Do you see your work as a counsel of hope or despair?

For me, it is important that my creative works have a meaning, a way to provoke debate. But I also want to provide something beautiful to the viewer, something uplifting in a world that can be challenging for all of us.

Sámi culture has been developed and refined through millennia of interaction between the lives of people and the forces of nature. The Sámi people and other indigenous peoples around the world have always lived in harmony with nature. They understand the sustainable harvesting of natural resources, how to live lightly on the land, a knowledge that stretches far back in time. It is a legacy that has been passed on through storytelling. Those stories remain very relevant today… existentially so.

My experiences growing up have been important in shaping my interpretation of reality, and conveying this through my photographs and films. Nature is the driving force in my imagery, which often features animals that act as the messengers between our world and that other shamanistic realm. Animals, rivers, and nature all come with a powerful message: you are not alone, something is there, a driving force which is bigger than all of us.

© Gjert Rognli ‘Echoes from the Past’ 2020 from the series ‘What Nature Knows – Dan maid luondudiehtá’

What has artmaking taught you?

Making art has taught me the importance of using one’s whole story. Having a triple minority background has not always made it an easy journey. But I have come to understand that one must embrace the darkness in order to understand the light.

I have learned that making mistakes is an essential part of the process of creating art. Making mistakes shows you the path to a better result.

Art is our fifth power. It has the potential to reshape the political landscape, to bring forth new ways of seeing the world and the environment. While I believe this can apply to all conflicts and challenges we face as a global community, art cannot do this alone… but everything starts somewhere in our lives.

© Gjert Rognli ‘Northern Nights’ 2020 from the series ‘What Nature Knows – Dan maid luondudiehtá’

Biographical Notes

Gjert Rognli was born in Manndalen, a village in the Kåfjord municipality of Northern Norway, in 1966. He holds a bachelor’s degree in multimedia systems from Noroff Instituttet, Kristiansand, Norway (2004). His work has featured in seventeen solo and forty-five group exhibitions across Norway, and in Brazil, Dubai, Egypt, Germany, Greece, Hungary, Iceland, Italy, Japan, Luxembourg, the Netherlands, the United Kingdom, and the USA. In France, his work was exhibited in the Louvre, Paris.
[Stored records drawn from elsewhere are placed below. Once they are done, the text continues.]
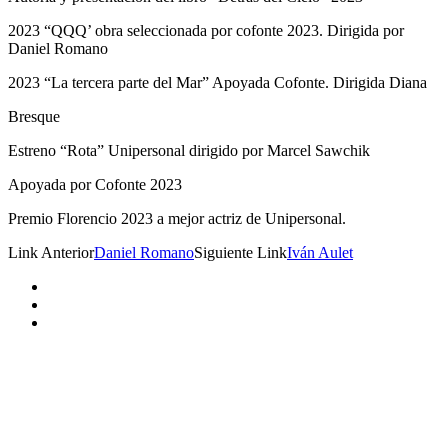
2023 “QQQ’ obra seleccionada por cofonte 2023. Dirigida por
Daniel Romano
2023 “La tercera parte del Mar” Apoyada Cofonte. Dirigida Diana
Bresque
Estreno “Rota” Unipersonal dirigido por Marcel Sawchik
Apoyada por Cofonte 2023
Premio Florencio 2023 a mejor actriz de Unipersonal.
Link Anterior
Daniel Romano
Siguiente Link
Iván Aulet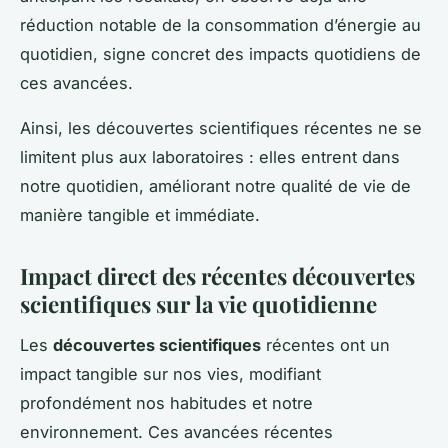
réduction notable de la consommation d’énergie au
quotidien, signe concret des impacts quotidiens de
ces avancées.
Ainsi, les découvertes scientifiques récentes ne se
limitent plus aux laboratoires : elles entrent dans
notre quotidien, améliorant notre qualité de vie de
manière tangible et immédiate.
Impact direct des récentes découvertes
scientifiques sur la vie quotidienne
Les
découvertes scientifiques
récentes ont un
impact tangible sur nos vies, modifiant
profondément nos habitudes et notre
environnement. Ces avancées récentes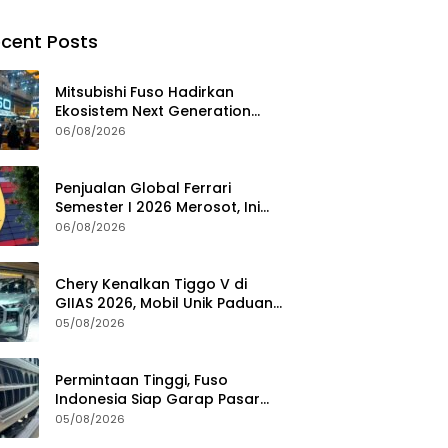
cent Posts
Mitsubishi Fuso Hadirkan
Ekosistem Next Generation
Zero Down Time di GIIAS 2026
06/08/2026
Penjualan Global Ferrari
Semester I 2026 Merosot, Ini
Penyebabnya
06/08/2026
Chery Kenalkan Tiggo V di
GIIAS 2026, Mobil Unik Paduan
SUV, MPV, dan Double Cabin
05/08/2026
Permintaan Tinggi, Fuso
Indonesia Siap Garap Pasar
Truk Bekas
05/08/2026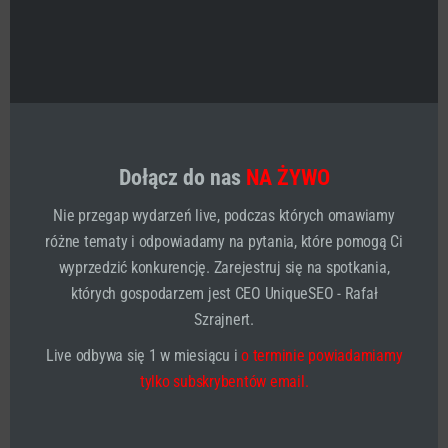
pozycji na liście produktów.
I w ikonie aplikacji, aby przypomnieć nam, że jest
nieprzeczytane powiadomienie.
Dołącz do nas
NA ŻYWO
Nie przegap wydarzeń live, podczas których omawiamy
różne tematy i odpowiadamy na pytania, które pomogą Ci
wyprzedzić konkurencję. Zarejestruj się na spotkania,
których gospodarzem jest CEO UniqueSEO - Rafał
Szrajnert.
Live odbywa się 1 w miesiącu i
o terminie powiadamiamy
tylko subskrybentów email.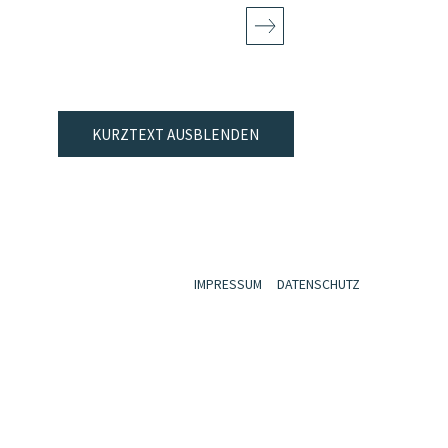
KURZTEXT AUSBLENDEN
IMPRESSUM
DATENSCHUTZ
His photographs have won numerous accolades including first place at the Fine Art Photography Awards, UK (2021); gold awards at the Tokyo International Photo Awards (2021), MUSE Photography Awards (2024), and the European Photography Awards (2024). In 2025 he was named photo-book winner at Belfast Photo Festival, gold winner at the European Photography Awards, and Platinum winner at the Muse Photography Awards. His films have won over eighty awards worldwide and have been screened at more than fifty international festivals and events including COP27 climate conference in Egypt and COP28 in Dubai.
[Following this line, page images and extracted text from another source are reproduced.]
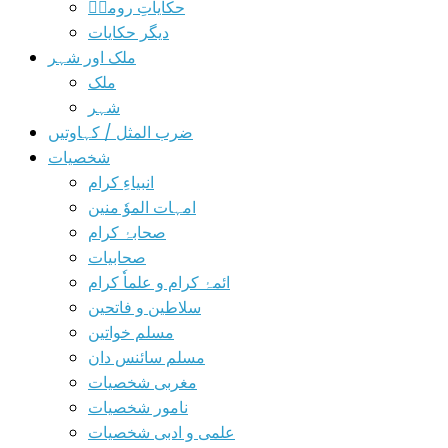
حکایاتِ رومیؒ
دیگر حکایات
ملک اور شہر
ملک
شہر
ضرب المثل / کہاوتیں
شخصیات
انبیاءِ کرام
امہات الموٗ منین
صحابۂ کرام
صحابیات
ائمۂ کرام و علماٗ کرام
سلاطین و فاتحین
مسلم خواتین
مسلم سائنس دان
مغربی شخصیات
نامور شخصیات
علمی و ادبی شخصیات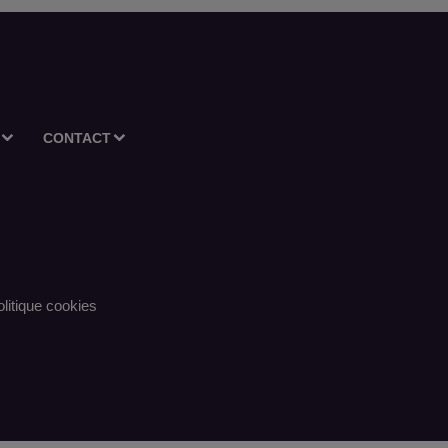
CONTACT
litique cookies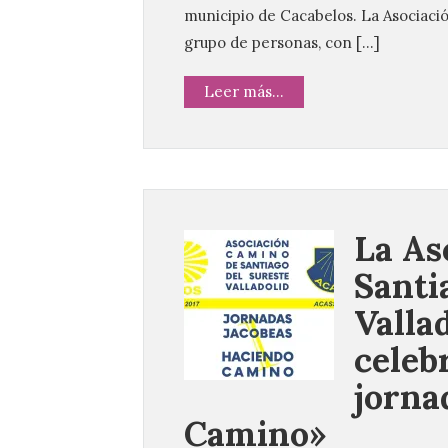
municipio de Cacabelos. La Asociaci
grupo de personas, con […]
Leer más...
La As
Santi
Valla
celeb
jorna
Camino»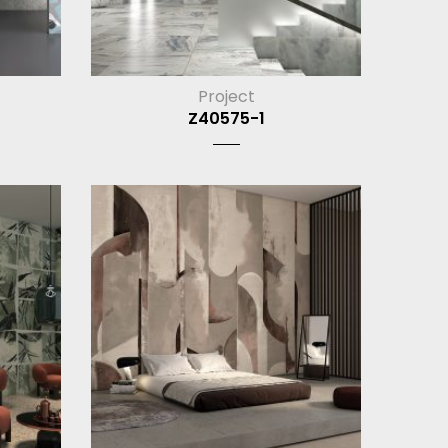
Project
Z40575-1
Gjert Rognli’s photographic works are held in a number of public and private collections including Preus Museum of Photography and the Sámi Parliament, both in Norway. His images feature in the books ‘Joiki den gamlesamiskereligionen’ [Joik and the old Sámi religions] published in 2006 by Forlaget Vett & Viten, and ‘Váritleatseammát’ [and the mountains are the same] published by ČálliidLágádus in 2013. He currently lives and works in Oslo.